CBC News has learned Cliffs Natural Resources is not locked into its decision to build a smelter near Sudbury.
Documents obtained through Freedom of Information reveal the American company’s plans to shop around for the best deal on electricity prices and tax rates.
In an e-mail to his colleagues, Bill Thornton with the Ministry of Northern Development and Mines recapped some "confidential highlights" from a 2011 meeting with Cliffs.
"Not mentioned in the document [Cliffs' base case] is the fact that Cliffs will also examine whether other jurisdictions outside of Ontario offer better costs (sic) advantages for locating their ferrochrome production facility."
A slide from a Minister’s office briefing from Dec. 16, 2011 labelled "confidential draft for discussion" said: "Cliffs base case scenario has identified a potential site north of Sudbury (Capreol) but intelligence suggests that Quebec has been aggressively lobbying for a site near Becancour where there is an existing industrial complex supporting aluminum production."
Ontario 'location of choice'
Earlier this year, the province signed a deal with Cliffs for the smelter. But ministry officials now say the details still aren’t finalized.
"In May of this year, we were delighted that Ontario secured a $3.3 billion investment from Cliffs, who will mine chromite ore and build a ferrochrome processing facility in Northern Ontario," a ministry spokesperson wrote in an email to CBC News this week.

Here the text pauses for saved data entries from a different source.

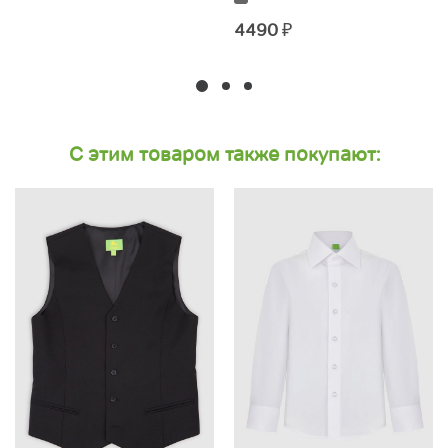
4490
₽
С этим товаром также покупают: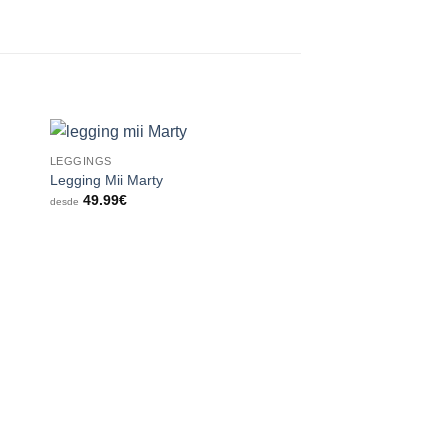
LEGGINGS
dir
Añadir
Legging Mii Marty
a
a la
49.99
€
 de
lista de
desde
eos
deseos
MONO
Mono Cuello Lágrim
52.99
€
desde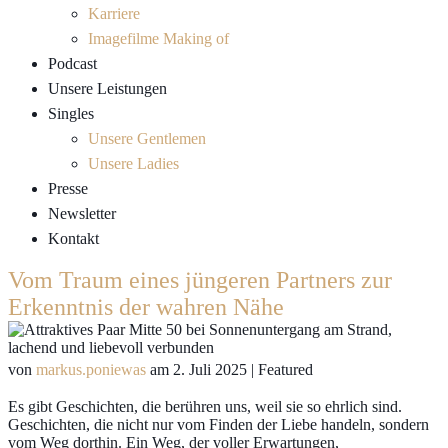
Karriere
Imagefilme Making of
Podcast
Unsere Leistungen
Singles
Unsere Gentlemen
Unsere Ladies
Presse
Newsletter
Kontakt
Vom Traum eines jüngeren Partners zur
Erkenntnis der wahren Nähe
von
markus.poniewas
am
2. Juli 2025
| Featured
Es gibt Geschichten, die berühren uns, weil sie so ehrlich sind.
Geschichten, die nicht nur vom Finden der Liebe handeln, sondern
vom Weg dorthin. Ein Weg, der voller Erwartungen,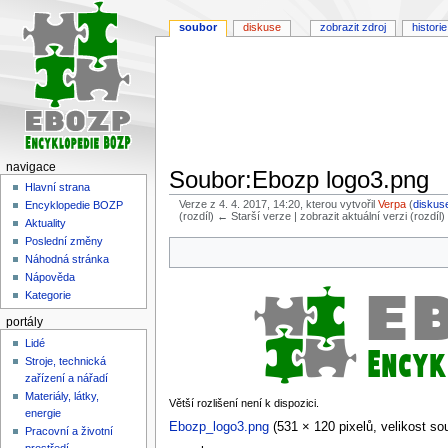
soubor
diskuse
zobrazit zdroj
historie
navigace
Soubor:Ebozp logo3.png
Hlavní strana
Verze z 4. 4. 2017, 14:20, kterou vytvořil
Verpa
(
diskus
Encyklopedie BOZP
(rozdíl) ← Starší verze | zobrazit aktuální verzi (rozdíl
Aktuality
Poslední změny
Skočit
Skočit
Náhodná stránka
na
na
Nápověda
navigaci
vyhledávání
Kategorie
portály
Lidé
Stroje, technická
zařízení a nářadí
Materiály, látky,
Větší rozlišení není k dispozici.
energie
Ebozp_logo3.png
‎
(531 × 120 pixelů, velikost s
Pracovní a životní
prostředí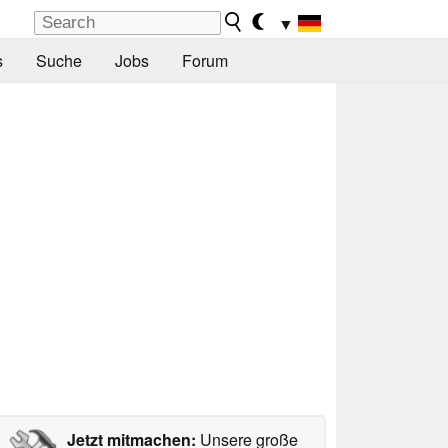
▼
s
Suche
Jobs
Forum
Jetzt mitmachen:
Unsere große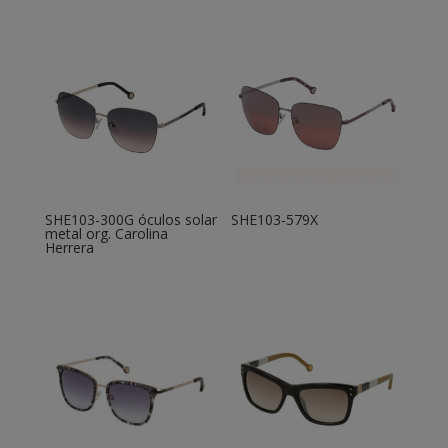
SHE103-300G óculos solar
SHE103-579X
metal org. Carolina
Herrera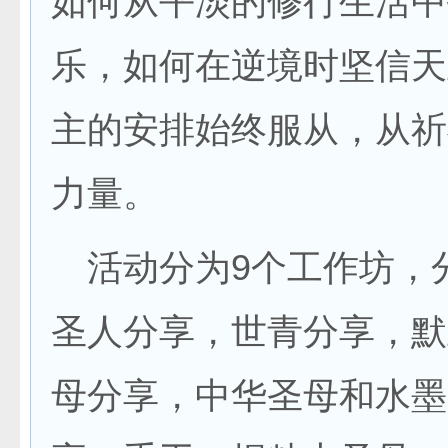
如何从平淡的修行生活中
乐，如何在逆境时坚信天
主的安排始终服从，从祈
力量。
活动分为9个工作坊，
圣人分享，世青分享，默
母分享，中华圣母和水墨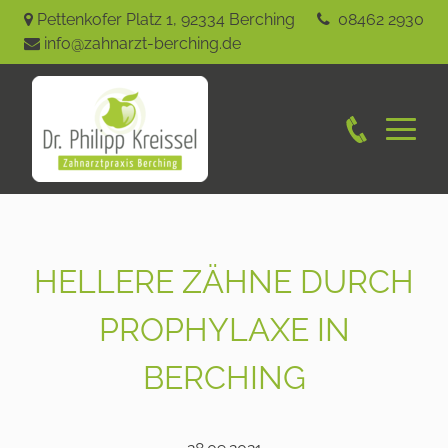
Pettenkofer Platz 1
,
92334
Berching
08462 2930
info@zahnarzt-berching.de
HELLERE ZÄHNE DURCH
PROPHYLAXE IN
BERCHING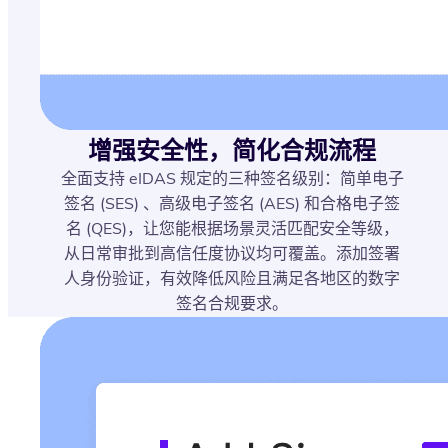
增强安全性，简化合规流程
全面支持 eIDAS 规定的三种签名级别：简单电子
签名 (SES) 、高级电子签名 (AES) 和合格电子签
名 (QES)，让您能根据场景灵活匹配安全等级，
从日常审批到高信任度协议均可覆盖。添加签署
人身份验证，有效降低风险且满足各地区的数字
签名合规要求。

"Cliffs indicated that, overall, Ontario was the location of choice for the facility for a number of reasons, including the geographical proximity (transportation) to the mine site," Laura Blondeau wrote. "The province is currently in discussion with Cliffs on a number of areas, including electricity costs, and is working to finalize many aspects of the arrangement that would bring this proposed project to our province."